Administration

When running Gluesync you don’t have to worry about much - the log will record any activity, and Gluesync itself will monitor the source data set to mirror any changes to the specified destination.

In the long run, you may want to update some configuration settings to better reflect changed requirements or data source refactoring.

Configuration data is loaded at boot, so after updating the config file you should restart Gluesync for the new settings to take effect, that requires just a couple of seconds and it’s safe: you won’t lose data.

Performing a new data refresh task

There are cases where you may want Gluesync to perform a full refresh of your data by copying the whole content from source to target.

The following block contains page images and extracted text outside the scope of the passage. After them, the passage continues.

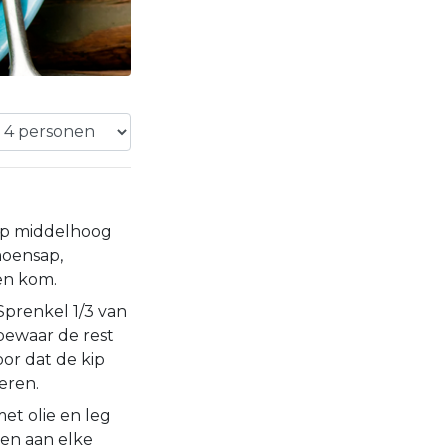
 op middelhoog
imoensap,
en kom.
Sprenkel 1/3 van
 bewaar de rest
oor dat de kip
eren.
met olie en leg
ten aan elke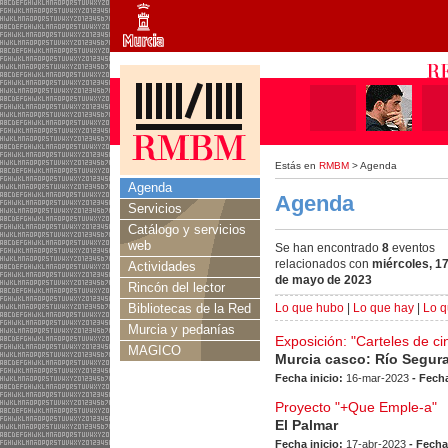
Estás en
RMBM
> Agenda
Agenda
Agenda
Servicios
Catálogo y servicios
web
Se han encontrado
8
eventos
relacionados con
miércoles, 1
Actividades
de mayo de 2023
Rincón del lector
Bibliotecas de la Red
Lo que hubo
|
Lo que hay
|
Lo q
Murcia y pedanías
Exposición: "Carteles de ci
MAGICO
Murcia casco: Río Segur
Fecha inicio:
16-mar-2023
- Fecha
Proyecto "+Que Emple-a"
El Palmar
Fecha inicio:
17-abr-2023
- Fecha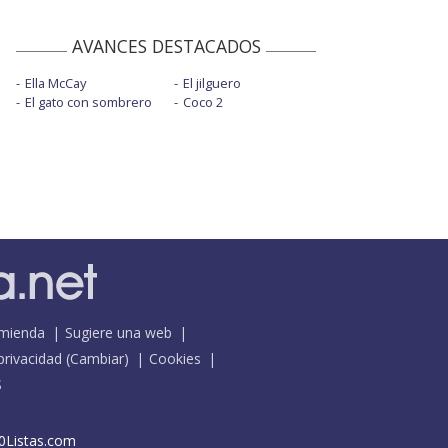
AVANCES DESTACADOS
Ella McCay
El jilguero
El gato con sombrero
Coco 2
mienda
Sugiere una web
 privacidad
(
Cambiar
)
Cookies
S
0Listas.com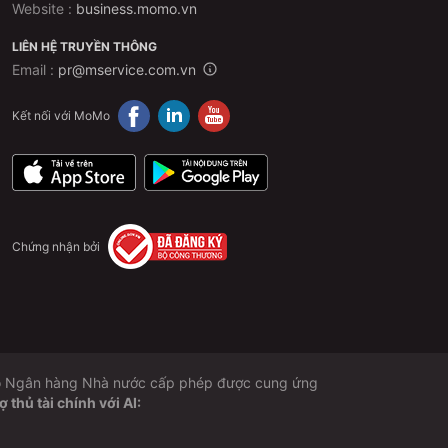
Website :
business.momo.vn
LIÊN HỆ TRUYỀN THÔNG
Email :
pr@mservice.com.vn
Kết nối với MoMo
Chứng nhận bởi
 do Ngân hàng Nhà nước cấp phép được cung ứng
thủ tài chính với AI: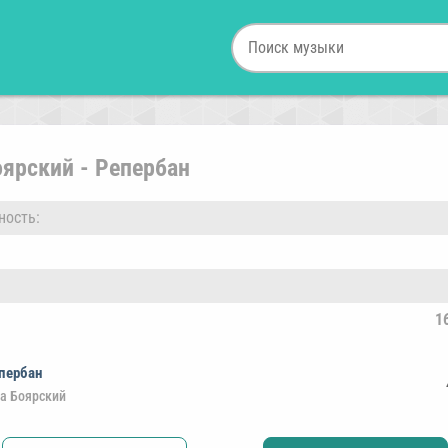
ярский - Репербан
ность:
1
пербан
а Боярский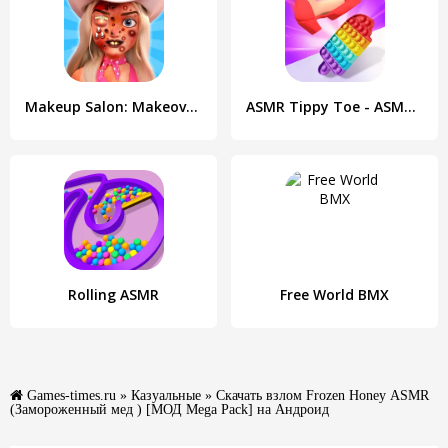
Makeup Salon: Makeover ASMR
ASMR Tippy Toe - ASMR Games
Rolling ASMR
Free World BMX
Games-times.ru
»
Казуальные
» Скачать взлом Frozen Honey ASMR
(Замороженный мед ) [МОД Mega Pack] на Андроид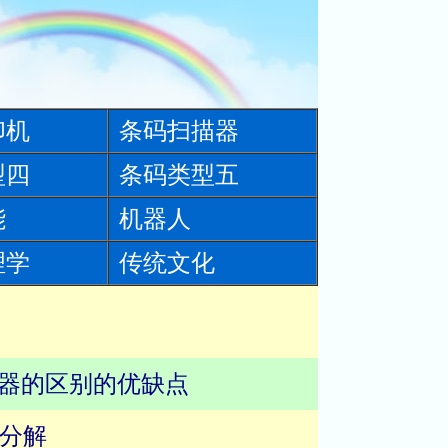
印机
条码扫描器
型四
条码类型五
能
机器人
理学
传统文化
扫描器的区别的优缺点
程分解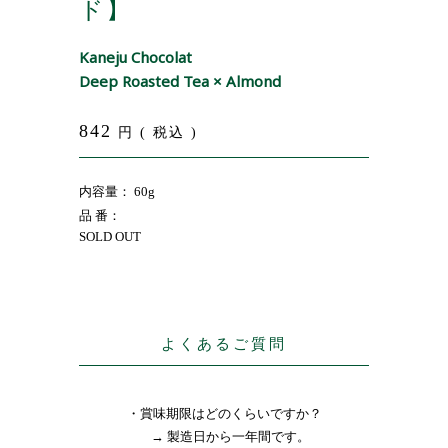
ド】
Kaneju Chocolat
Deep Roasted Tea × Almond
842
円 ( 税込 )
内容量： 60g
品 番：
SOLD OUT
よくあるご質問
・賞味期限はどのくらいですか？
→ 製造日から一年間です。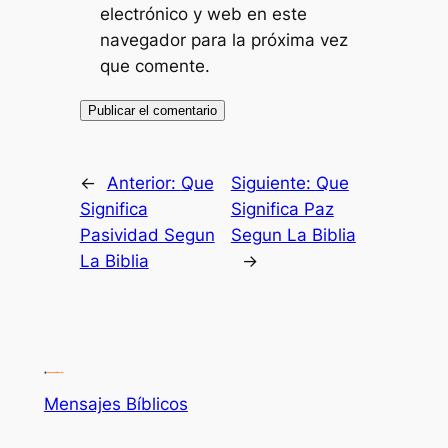
electrónico y web en este
navegador para la próxima vez
que comente.
←
Anterior:
Que
Siguiente:
Que
Significa
Significa Paz
Pasividad Segun
Segun La Biblia
La Biblia
→
Mensajes Bíblicos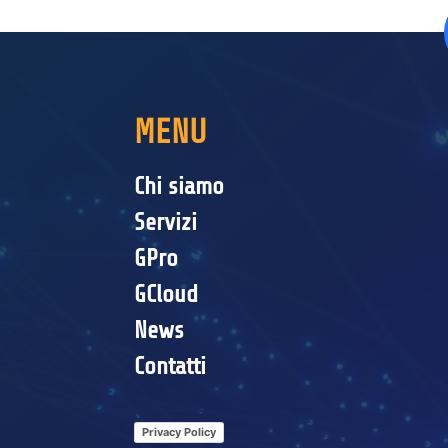
MENU
Chi siamo
Servizi
GPro
GCloud
News
Contatti
Privacy Policy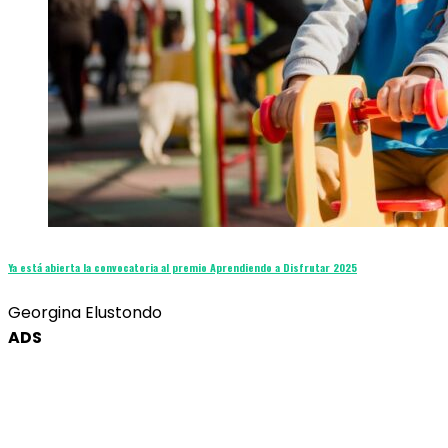
Ya está abierta la convocatoria al premio Aprendiendo a Disfrutar 2025
Georgina Elustondo
ADS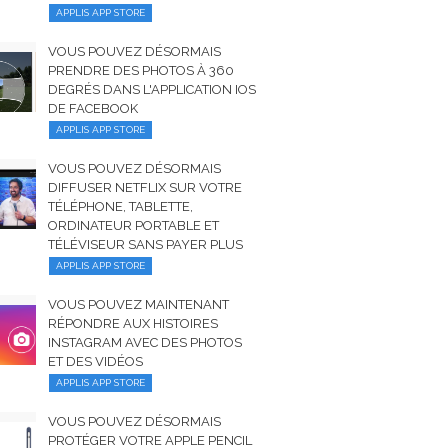
APPLIS APP STORE
VOUS POUVEZ DÉSORMAIS
PRENDRE DES PHOTOS À 360
DEGRÉS DANS L'APPLICATION IOS
DE FACEBOOK
APPLIS APP STORE
VOUS POUVEZ DÉSORMAIS
DIFFUSER NETFLIX SUR VOTRE
TÉLÉPHONE, TABLETTE,
ORDINATEUR PORTABLE ET
TÉLÉVISEUR SANS PAYER PLUS
APPLIS APP STORE
VOUS POUVEZ MAINTENANT
RÉPONDRE AUX HISTOIRES
INSTAGRAM AVEC DES PHOTOS
ET DES VIDÉOS
APPLIS APP STORE
VOUS POUVEZ DÉSORMAIS
PROTÉGER VOTRE APPLE PENCIL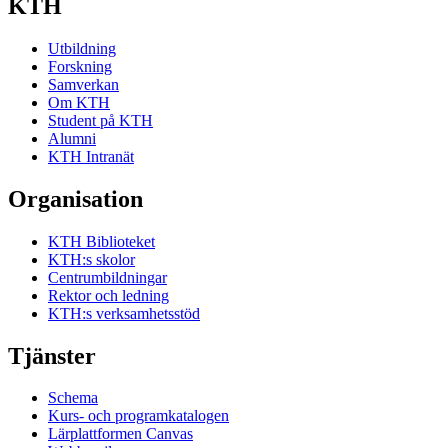
KTH
Utbildning
Forskning
Samverkan
Om KTH
Student på KTH
Alumni
KTH Intranät
Organisation
KTH Biblioteket
KTH:s skolor
Centrumbildningar
Rektor och ledning
KTH:s verksamhetsstöd
Tjänster
Schema
Kurs- och programkatalogen
Lärplattformen Canvas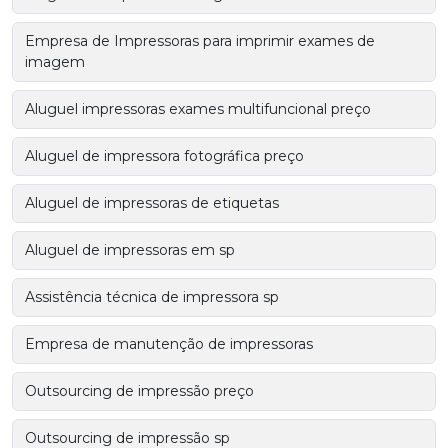
Empresa de Impressoras para imprimir exames de
imagem
Aluguel impressoras exames multifuncional preço
Aluguel de impressora fotográfica preço
Aluguel de impressoras de etiquetas
Aluguel de impressoras em sp
Assistência técnica de impressora sp
Empresa de manutenção de impressoras
Outsourcing de impressão preço
Outsourcing de impressão sp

When the data model is updated, you can decide whether to leave already-mirrored data as-is or perform a new synchronization of all source data. This very much depends on the type of changes you made to the configuration and data modeling settings.

If you need to re-synchronize a full table, your easiest option will be to simply remove the relevant row inside Gluesync’s state tracking table, which is automatically managed inside the source database by the Gluesync user specified in the settings and is called GLUESYNC_STATE_PRESERVATION.

The table has three columns:

  • The name of the table the state is being tracked for

  • The last transaction ID that has been successfully mirrored across

  • The timestamp of the last successful mirroring operation

To force a re-synchronization simply locate the row in this table that refers to the table (or rows, for more than one table) that was updated in the configuration, and remove them before starting Gluesync back again.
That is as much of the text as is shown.